3. DRM for all!

Trans Pacific Partnership DRM

Now before you think we have issues with artists and companies making a living and protecting their work from piracy, let’s be clear. We don’t, we’re all for it. The thing is, it’s always done in the most ham-fisted, dunderheaded way that actually harms the product for those who legitimately purchased it. Take DRM for example.

As a concept Digital Rights Management is no bad thing. It stops pirates from ripping off creators and enabling them to make enough money via legitimate sales that’ll help them continue making great stuff for us.

Trans Pacific Partnership underwear gnomes
Still a better plan than this

However DRM rarely works as advertised, especially when it comes to video games. For example, in 2013 EA’s Sim City 5 required players to always be connected to the internet, even when playing solo, as this was supposed to allow some MMO style features.

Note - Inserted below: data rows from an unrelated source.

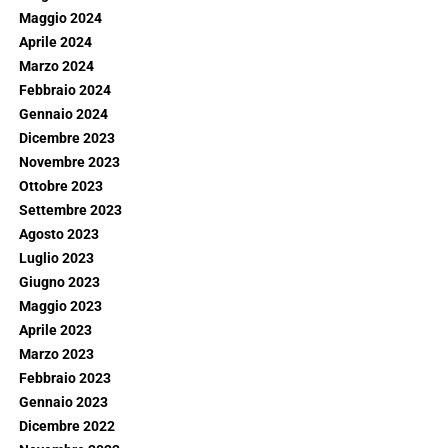
Maggio 2024
Aprile 2024
Marzo 2024
Febbraio 2024
Gennaio 2024
Dicembre 2023
Novembre 2023
Ottobre 2023
Settembre 2023
Agosto 2023
Luglio 2023
Giugno 2023
Maggio 2023
Aprile 2023
Marzo 2023
Febbraio 2023
Gennaio 2023
Dicembre 2022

This turned out to just be a DRM feature, that EA then said couldn’t be turned off, even after causing huge problems at launch time, preventing those who had purchased the game legitimately from playing it.  Enterprising hackers and modders later found out that EA was barely using the internet connection and that it could indeed be switched off.

Now under the TPPA those hackers and modders, and anyone who messes with DRM, even to see how it works, could be branded a criminal and prosecuted, even if they’re not making money from it.

Even if you want to use existing software to rip DVD’s or Blu-Rays that you already own for your own use and to clear some shelf space clutter, you could effectively be branded a criminal and open to hefty prosecution.